Today we are seeing network transfer rates in the 90-100MB/s (single unicast). Even with RC4 encryption, that encryption rate seems to be faster than 1GbE ethernet.
On the socat/netcat front that is only mentioned because we have a previous example of using udpsend. So socat/netcat is a simple throw / catch application like udpsend is. I see that the FOS Engine needs more of a push / pull application like NFS or even scp.
-
@george1421 OK, while taking my shower this AM it hit me…

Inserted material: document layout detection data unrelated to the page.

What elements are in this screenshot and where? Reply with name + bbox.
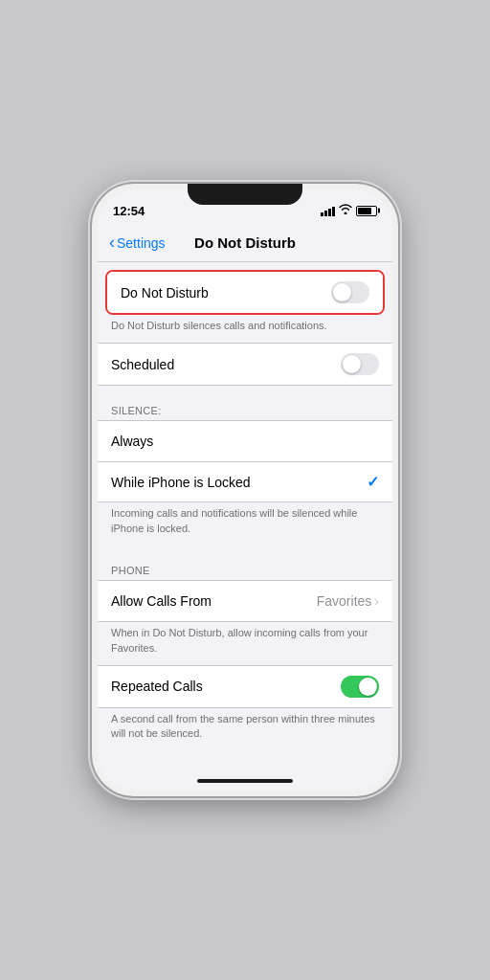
dnd-toggle[interactable]: [331, 281, 369, 303]
silence-section: Always While iPhone is Locked ✓: [98, 420, 392, 502]
back-chevron-icon: ‹: [109, 233, 115, 253]
spacer-2: [98, 546, 392, 557]
always-label: Always: [111, 434, 153, 449]
checkmark-icon: ✓: [367, 473, 379, 491]
silence-header: SILENCE:: [98, 397, 392, 420]
status-icons: [321, 204, 377, 217]
dnd-highlight-wrapper: Do Not Disturb: [98, 270, 392, 315]
wifi-icon: [339, 204, 352, 217]
dnd-toggle-label: Do Not Disturb: [121, 285, 209, 301]
battery-icon: [356, 206, 377, 216]
home-indicator: [98, 771, 392, 791]
allow-calls-description: When in Do Not Disturb, allow incoming c…: [98, 622, 392, 665]
repeated-calls-toggle[interactable]: [341, 676, 379, 698]
phone-group: PHONE Allow Calls From Favorites › When …: [98, 557, 392, 751]
status-time: 12:54: [113, 204, 145, 218]
dnd-driving-header: DO NOT DISTURB WHILE DRIVING: [98, 763, 392, 771]
allow-calls-value: Favorites: [317, 593, 372, 609]
repeated-calls-item: Repeated Calls: [98, 666, 392, 707]
dnd-toggle-item: Do Not Disturb: [107, 272, 383, 313]
phone-frame: 12:54: [92, 184, 398, 796]
phone-section: Allow Calls From Favorites ›: [98, 580, 392, 622]
scheduled-item: Scheduled: [98, 344, 392, 385]
allow-calls-item[interactable]: Allow Calls From Favorites ›: [98, 581, 392, 621]
dnd-driving-group: DO NOT DISTURB WHILE DRIVING Activate Ma…: [98, 763, 392, 771]
scheduled-label: Scheduled: [111, 357, 174, 372]
while-locked-item[interactable]: While iPhone is Locked ✓: [98, 461, 392, 501]
scheduled-toggle[interactable]: [341, 353, 379, 375]
dnd-toggle-thumb: [333, 283, 351, 301]
allow-calls-value-wrapper: Favorites ›: [317, 593, 379, 609]
dnd-toggle-section: Do Not Disturb: [105, 270, 385, 315]
nav-bar: ‹ Settings Do Not Disturb: [98, 224, 392, 262]
dnd-description: Do Not Disturb silences calls and notifi…: [98, 315, 392, 343]
screen: 12:54: [98, 189, 392, 791]
scheduled-section: Scheduled: [98, 343, 392, 386]
phone-header: PHONE: [98, 557, 392, 580]
silence-group: SILENCE: Always While iPhone is Locked ✓…: [98, 397, 392, 546]
spacer-3: [98, 751, 392, 763]
content-area: Do Not Disturb Do Not Disturb silences c…: [98, 262, 392, 771]
signal-icon: [321, 206, 335, 216]
repeated-calls-thumb: [359, 678, 377, 696]
always-item[interactable]: Always: [98, 421, 392, 461]
back-button[interactable]: ‹ Settings: [109, 233, 166, 253]
allow-calls-label: Allow Calls From: [111, 593, 212, 609]
back-label: Settings: [117, 235, 166, 251]
repeated-calls-section: Repeated Calls: [98, 665, 392, 708]
page-title: Do Not Disturb: [194, 234, 296, 251]
scheduled-toggle-thumb: [343, 355, 361, 373]
spacer-1: [98, 386, 392, 397]
repeated-calls-description: A second call from the same person withi…: [98, 708, 392, 751]
repeated-calls-label: Repeated Calls: [111, 679, 203, 694]
home-bar: [197, 779, 293, 783]
allow-calls-chevron: ›: [374, 593, 379, 609]
notch: [188, 184, 302, 205]
while-locked-description: Incoming calls and notifications will be…: [98, 502, 392, 546]
while-locked-label: While iPhone is Locked: [111, 475, 251, 490]
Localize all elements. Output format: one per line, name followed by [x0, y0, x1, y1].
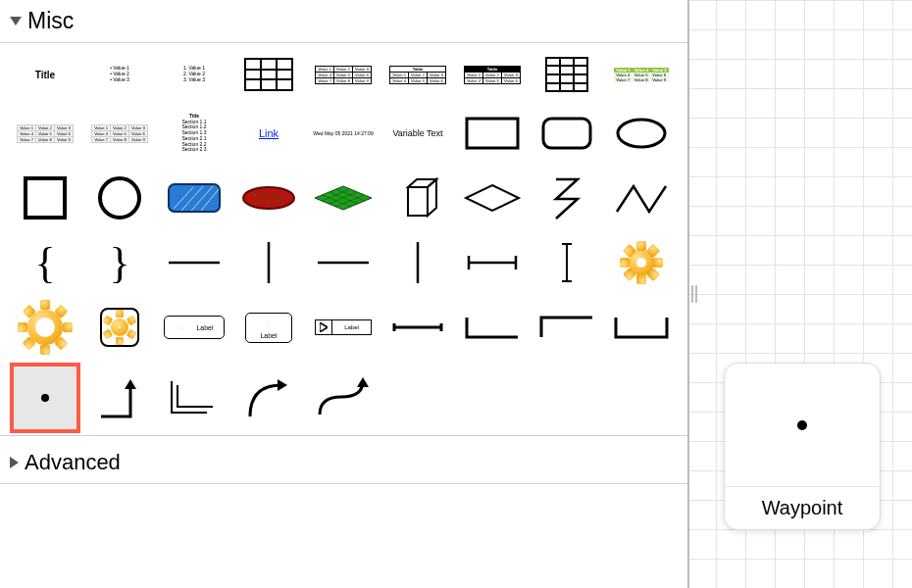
- chevron-right-icon: [10, 457, 19, 468]
- svg-marker-39: [466, 185, 519, 211]
- svg-rect-14: [25, 178, 65, 218]
- shape-table-with-title[interactable]: TableValue 1Value 2Value 3Value 4Value 5…: [382, 51, 453, 98]
- advanced-section-header[interactable]: Advanced: [10, 444, 678, 481]
- shape-s-curve-arrow[interactable]: [308, 363, 379, 433]
- shape-waypoint[interactable]: [10, 363, 80, 433]
- svg-point-54: [41, 394, 49, 402]
- divider: [0, 483, 687, 484]
- shape-diamond[interactable]: [457, 169, 528, 227]
- shape-curve-arrow[interactable]: [233, 363, 304, 433]
- shape-ellipse[interactable]: [606, 104, 677, 163]
- diagram-canvas[interactable]: Waypoint: [689, 0, 912, 588]
- shape-table-crosshatch[interactable]: [532, 51, 602, 98]
- shape-timestamp[interactable]: Wed May 05 2021 14:27:09: [308, 104, 379, 163]
- shape-zigzag-horiz[interactable]: [606, 169, 677, 227]
- shape-table-soft-2[interactable]: Value 1Value 2Value 3Value 4Value 5Value…: [84, 104, 155, 163]
- shape-table-plain[interactable]: [233, 51, 304, 98]
- palette-row: Title • Value 1 • Value 2 • Value 3 1. V…: [10, 51, 678, 98]
- gear-icon: [105, 313, 134, 342]
- shape-gear-icon[interactable]: [606, 233, 677, 292]
- svg-rect-12: [543, 119, 590, 148]
- gear-icon: [175, 319, 190, 335]
- divider: [0, 42, 687, 43]
- shape-rect[interactable]: [457, 104, 528, 163]
- shape-unordered-list[interactable]: • Value 1 • Value 2 • Value 3: [84, 51, 155, 98]
- shape-isometric-plane[interactable]: [308, 169, 379, 227]
- preview-label: Waypoint: [725, 486, 880, 529]
- shape-bracket-top[interactable]: [532, 298, 602, 357]
- svg-point-25: [280, 196, 283, 199]
- svg-point-27: [269, 201, 272, 204]
- svg-rect-11: [467, 119, 518, 148]
- shape-ordered-list[interactable]: 1. Value 1 2. Value 2 3. Value 3: [159, 51, 229, 98]
- shape-sidebar: Misc Title • Value 1 • Value 2 • Value 3…: [0, 0, 689, 588]
- gear-icon: [22, 304, 69, 351]
- shape-rounded-rect[interactable]: [532, 104, 602, 163]
- palette-row: [10, 169, 678, 227]
- svg-marker-38: [428, 179, 436, 216]
- shape-palette: Title • Value 1 • Value 2 • Value 3 1. V…: [10, 51, 678, 433]
- sidebar-resize-handle[interactable]: [689, 284, 699, 304]
- palette-row: Value 1Value 2Value 3Value 4Value 5Value…: [10, 104, 678, 163]
- svg-point-26: [259, 200, 262, 203]
- shape-bracket-left[interactable]: [457, 298, 528, 357]
- shape-sections[interactable]: Title Section 1.1 Section 1.2 Section 1.…: [159, 104, 229, 163]
- shape-line-segment[interactable]: [382, 298, 453, 357]
- svg-marker-36: [408, 187, 428, 216]
- shape-table-values[interactable]: Value 1Value 2Value 3Value 4Value 5Value…: [308, 51, 379, 98]
- shape-sketch-ellipse[interactable]: [233, 169, 304, 227]
- preview-body: [725, 364, 880, 486]
- palette-row: [10, 363, 678, 433]
- shape-square-thick[interactable]: [10, 169, 80, 227]
- shape-title[interactable]: Title: [10, 51, 80, 98]
- shape-variable-text[interactable]: Variable Text: [382, 104, 453, 163]
- misc-section-header[interactable]: Misc: [10, 6, 678, 40]
- waypoint-dot-icon: [797, 420, 807, 430]
- shape-circle-thick[interactable]: [84, 169, 155, 227]
- palette-row: { }: [10, 233, 678, 292]
- shape-play-label[interactable]: Label: [308, 298, 379, 357]
- shape-preview-tooltip: Waypoint: [724, 363, 881, 530]
- shape-hline[interactable]: [159, 233, 229, 292]
- shape-brace-right[interactable]: }: [84, 233, 155, 292]
- app-root: Misc Title • Value 1 • Value 2 • Value 3…: [0, 0, 912, 588]
- svg-point-22: [254, 194, 257, 197]
- svg-point-15: [100, 178, 139, 218]
- shape-link[interactable]: Link: [233, 104, 304, 163]
- divider: [0, 435, 687, 436]
- svg-point-28: [277, 200, 279, 203]
- shape-vline[interactable]: [233, 233, 304, 292]
- shape-pill-gear-label[interactable]: Label: [159, 298, 229, 357]
- play-icon: [320, 322, 328, 332]
- shape-gear-framed[interactable]: [84, 298, 155, 357]
- shape-dimension-line[interactable]: [457, 233, 528, 292]
- misc-section-title: Misc: [27, 8, 74, 34]
- shape-arrow-elbow[interactable]: [84, 363, 155, 433]
- shape-text-cursor[interactable]: [532, 233, 602, 292]
- chevron-down-icon: [10, 17, 22, 25]
- svg-point-21: [243, 187, 294, 209]
- shape-cube[interactable]: [382, 169, 453, 227]
- shape-sketch-rect[interactable]: [159, 169, 229, 227]
- palette-row: Label Label Label: [10, 298, 678, 357]
- shape-brace-left[interactable]: {: [10, 233, 80, 292]
- shape-hline-2[interactable]: [308, 233, 379, 292]
- gear-icon: [623, 244, 660, 281]
- svg-point-24: [272, 193, 275, 196]
- svg-point-13: [618, 120, 665, 147]
- shape-elbow-double[interactable]: [159, 363, 229, 433]
- shape-table-green[interactable]: Value 1Value 2Value 3Value 4Value 5Value…: [606, 51, 677, 98]
- shape-vline-2[interactable]: [382, 233, 453, 292]
- shape-gear-large[interactable]: [10, 298, 80, 357]
- svg-marker-50: [320, 322, 328, 332]
- shape-table-soft-1[interactable]: Value 1Value 2Value 3Value 4Value 5Value…: [10, 104, 80, 163]
- shape-zigzag-vert[interactable]: [532, 169, 602, 227]
- svg-point-23: [263, 192, 266, 195]
- shape-card-gear-label[interactable]: Label: [233, 298, 304, 357]
- shape-table-title-bold[interactable]: TableValue 1Value 2Value 3Value 4Value 5…: [457, 51, 528, 98]
- advanced-section-title: Advanced: [25, 450, 121, 475]
- shape-bracket-bottom[interactable]: [606, 298, 677, 357]
- svg-rect-0: [245, 59, 292, 90]
- gear-icon: [261, 317, 277, 332]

First a <sidebar> Veeam B&R is a backup software. This is a windows based program that backs up to repositories (image storage locations). This repositories can be windows based or linux based. In regards to linux based repositories Veeam B&R uses ssh/scp to copy a perl script (guess) or an application (guess) data mover application (fact) from the Veeam server to the repository just before the backup job runs. That data mover application opens a network port in the range for 2500-5000 and waits for a backup proxy to connect to it. </sidebar>
Now consider, that the FOS engine connects back to the fog server over SSH and then launches netcat/socat on a predefined port with the redefined file path to transfer, then from the FOS engine side starts up it’s netcat/socat application and reaches out to the FOG server on the predefined port. The FOS engine would defined the push / pull relationship between the FOG server and the FOS engine.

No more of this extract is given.